NIGHTWOODS Signs of a Hit
Following a strongly negative review from Michiko Kakutani in the New York Times for Charles Frazier’s third book, Nightwoods (Random House; Audio, Random House Audio and Books on Tape; Large Print, Random House; Audio currently on OverDrive, eBooks available soon), Ron Charles in the Washington Post, offers equally strong words of praise.
He points out, as did Kakutani, that Frazier enjoyed huge, and unexpected success with his debut, Cold Mountain, followed by lesser success for his second book Thirteen Moons (for which his new publisher paid him considerably more money than his first).

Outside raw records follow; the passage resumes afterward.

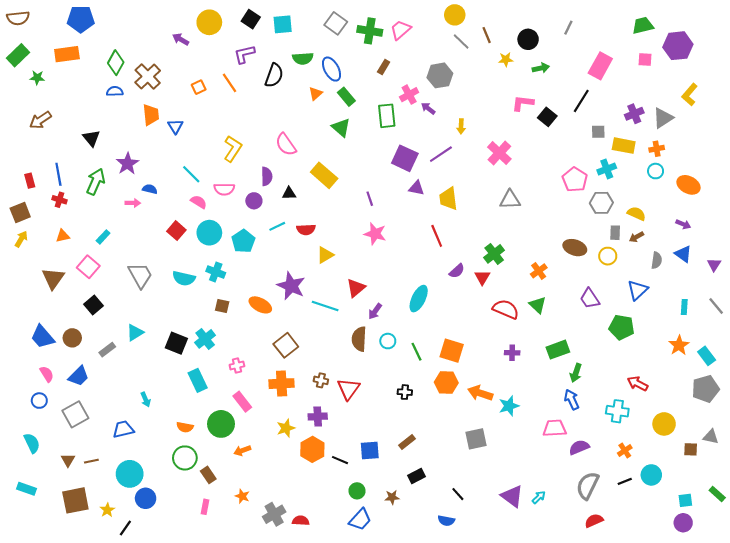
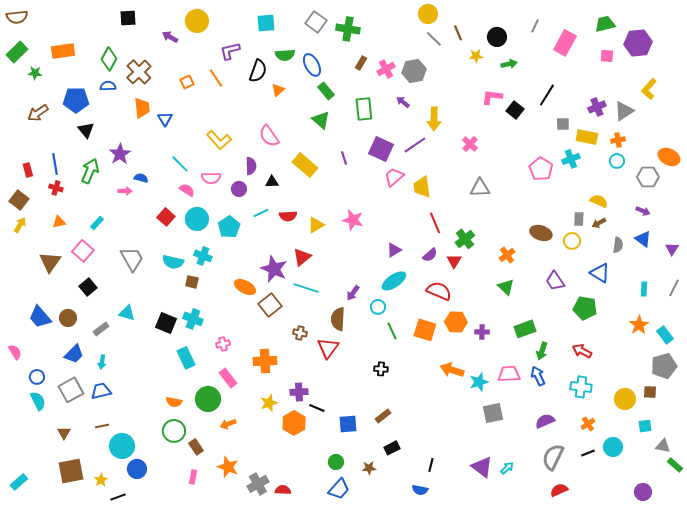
blue pentagon: (81, 19) -> (76, 100), moved
black square: (251, 19) -> (128, 18), moved, turned -36
pink trapezoid: (401, 30) -> (394, 177), moved
pink rectangle: (600, 66) -> (565, 43), moved
orange triangle: (316, 93) -> (278, 90), moved
pink cross: (409, 95) -> (386, 69), moved
yellow arrow: (461, 126) -> (434, 119), size x1.6
yellow L-shape: (233, 149) -> (219, 140), turned 105
pink cross: (499, 153) -> (470, 144), size x0.7
orange ellipse: (688, 185) -> (669, 157), moved
purple triangle: (416, 188) -> (394, 250), moved, turned -42
purple line: (370, 199) -> (344, 158), moved
gray hexagon: (601, 203) -> (648, 177), moved
brown square: (20, 212) -> (19, 200), turned -30
red line: (437, 236) -> (435, 223), moved
yellow triangle: (325, 255) -> (316, 225), moved
red triangle: (356, 288) -> (302, 257), moved
blue triangle: (637, 290) -> (600, 273), turned -45
cyan ellipse: (419, 299) -> (394, 281), turned 30
brown square: (222, 306) -> (192, 282), moved
gray line: (716, 306) -> (674, 288), turned 66
red semicircle: (506, 309) -> (439, 291), moved
cyan triangle: (135, 333) -> (127, 313), turned 48
cyan cross: (205, 339) -> (193, 319), turned -30
cyan circle: (388, 341) -> (378, 307), moved
brown square: (286, 345) -> (270, 305), moved
pink semicircle: (47, 374) -> (15, 352), moved
brown cross: (321, 380) -> (300, 333), moved
orange hexagon: (446, 382) -> (456, 322), moved
red arrow: (637, 384) -> (582, 351), moved
red triangle: (348, 389) -> (328, 348), moved
cyan arrow: (146, 399) -> (102, 362), moved, turned 32
pink trapezoid: (555, 428) -> (509, 374), moved
blue trapezoid: (123, 429) -> (101, 391), moved
gray triangle: (711, 437) -> (663, 446), moved
gray square: (476, 439) -> (493, 413), moved
cyan semicircle: (32, 443) -> (38, 401), moved
brown square: (691, 449) -> (650, 392), moved
black line: (340, 460) -> (317, 408), moved
brown line: (91, 461) -> (102, 426), moved
cyan rectangle: (27, 489) -> (19, 482), moved, turned -60
black line: (458, 494) -> (431, 465), turned 56
orange star: (242, 496) -> (228, 467), size x1.5
cyan square: (685, 500) -> (645, 426), moved
black line: (125, 528) -> (118, 497), turned 35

As Charles puts the question that’s on the minds of many in the publishing business,
Will Frazier’s new novel, Nightwoods, redeem his reputation (and his publisher’s faith), or will it only confirm claims that he’s a deep-fat-fried Faulkner who won the lottery on his first time out?
His answer:
Sorry, haters, but this is a fantastic book: an Appalachian Gothic with a low-level fever that runs alternately warm and chilling. Frazier has left the 19th century and the picaresque form to produce a cleverly knitted thriller about a tough young woman in the 1960s who has given up on the people of her small town and gone to live alone in the woods.
Sorry, Kakutani, this one may be a hit.